• _Listed entries_:
____________________
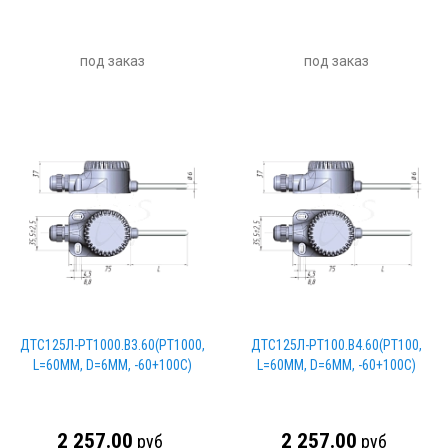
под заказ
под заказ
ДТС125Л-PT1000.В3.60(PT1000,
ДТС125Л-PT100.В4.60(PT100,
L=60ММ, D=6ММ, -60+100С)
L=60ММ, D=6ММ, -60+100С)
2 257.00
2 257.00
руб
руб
____________________
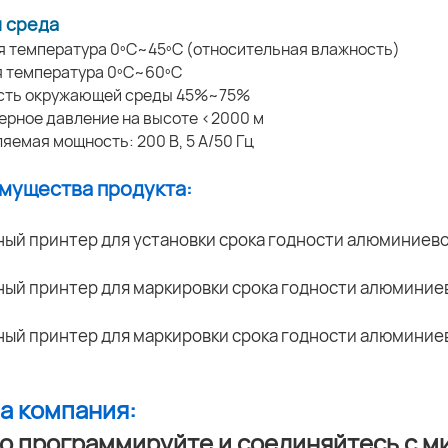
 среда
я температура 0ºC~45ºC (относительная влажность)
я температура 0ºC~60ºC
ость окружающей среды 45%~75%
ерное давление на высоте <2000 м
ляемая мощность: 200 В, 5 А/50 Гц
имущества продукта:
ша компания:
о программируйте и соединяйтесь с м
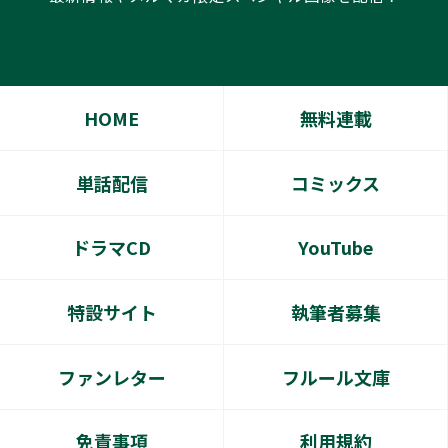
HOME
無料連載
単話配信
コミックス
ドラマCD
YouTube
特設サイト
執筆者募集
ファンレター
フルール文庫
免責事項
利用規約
____________________
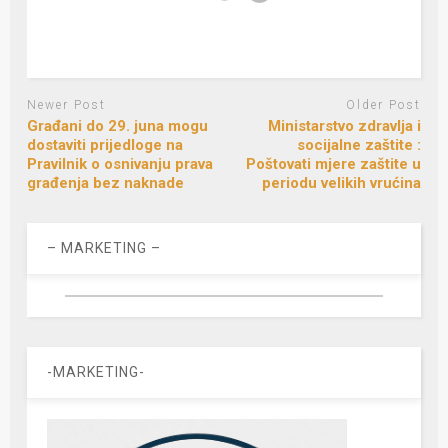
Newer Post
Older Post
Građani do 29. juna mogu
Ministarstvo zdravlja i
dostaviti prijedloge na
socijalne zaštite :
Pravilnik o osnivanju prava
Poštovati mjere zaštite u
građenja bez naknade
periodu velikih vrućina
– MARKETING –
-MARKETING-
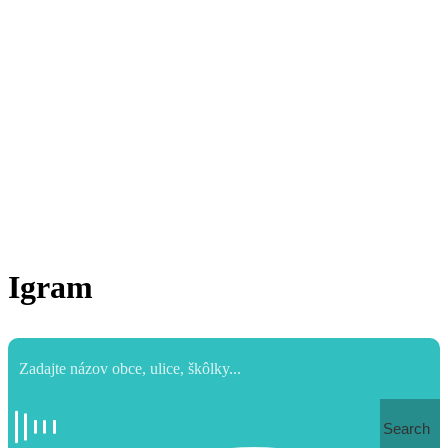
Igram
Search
____________________
Out of the records, collect only those lines that contain the string "zaštite".

• _Finished task_:
socijalne zaštite :
Poštovati mjere zaštite u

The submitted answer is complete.